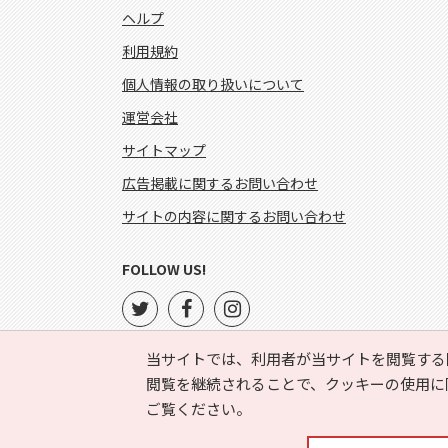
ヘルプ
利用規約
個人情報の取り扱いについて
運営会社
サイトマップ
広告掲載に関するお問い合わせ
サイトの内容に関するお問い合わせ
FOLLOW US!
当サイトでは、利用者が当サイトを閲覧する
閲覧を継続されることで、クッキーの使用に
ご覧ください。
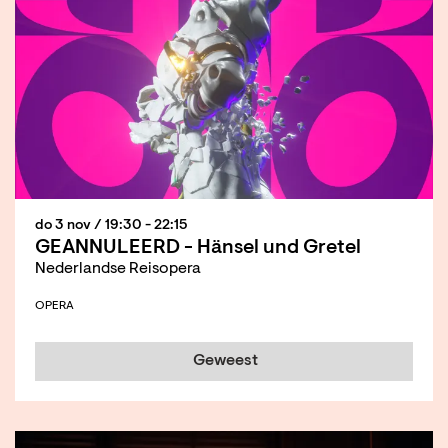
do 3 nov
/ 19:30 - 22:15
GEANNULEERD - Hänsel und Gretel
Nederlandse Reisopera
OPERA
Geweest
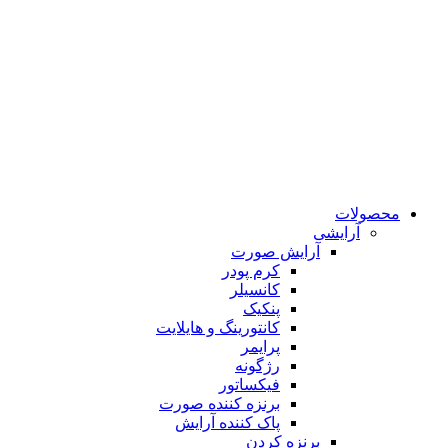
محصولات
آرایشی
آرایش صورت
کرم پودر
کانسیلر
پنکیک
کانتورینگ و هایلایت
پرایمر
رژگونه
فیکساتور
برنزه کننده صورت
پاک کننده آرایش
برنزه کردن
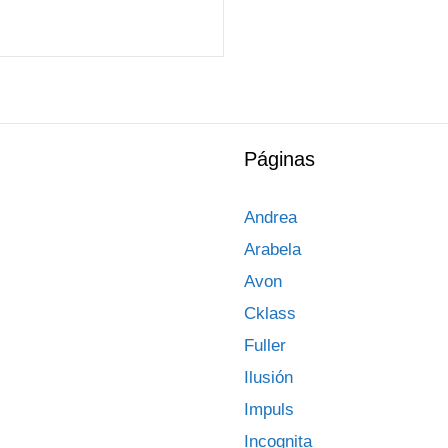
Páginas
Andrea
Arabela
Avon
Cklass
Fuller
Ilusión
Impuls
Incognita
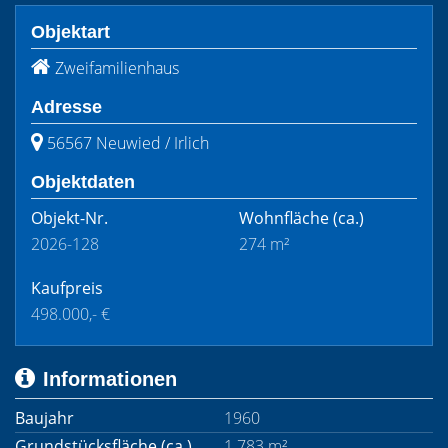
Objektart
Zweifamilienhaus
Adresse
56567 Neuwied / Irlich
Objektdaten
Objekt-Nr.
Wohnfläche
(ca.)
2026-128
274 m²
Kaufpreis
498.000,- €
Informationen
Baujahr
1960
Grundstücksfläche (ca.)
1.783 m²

——————

**To do**. Repeat every record precisely. Any picture among them stays out of the copy.

**Answer to the problem**.
ヘルプ
利用規約
個人情報の取り扱いについて
運営会社
サイトマップ
広告掲載に関するお問い合わせ
サイトの内容に関するお問い合わせ
FOLLOW US!
当サイトでは、利用者が当サイトを閲覧する
閲覧を継続されることで、クッキーの使用に
ご覧ください。
do 3 nov
/ 19:30 - 22:15
GEANNULEERD - Hänsel und Gretel
Nederlandse Reisopera
OPERA
Geweest
محصولات
آرایشی
آرایش صورت
کرم پودر
کانسیلر
پنکیک
کانتورینگ و هایلایت
پرایمر
رژگونه
فیکساتور
برنزه کننده صورت
پاک کننده آرایش
برنزه کردن
Páginas
Andrea
Arabela
Avon
Cklass
Fuller
Ilusión
Impuls
Incognita
Objektart
Zweifamilienhaus
Adresse
56567 Neuwied / Irlich
Objektdaten
Objekt-Nr.
Wohnfläche
(ca.)
2026-128
274 m²
Kaufpreis
498.000,- €
Informationen
Baujahr
1960
Grundstücksfläche (ca.)
1.783 m²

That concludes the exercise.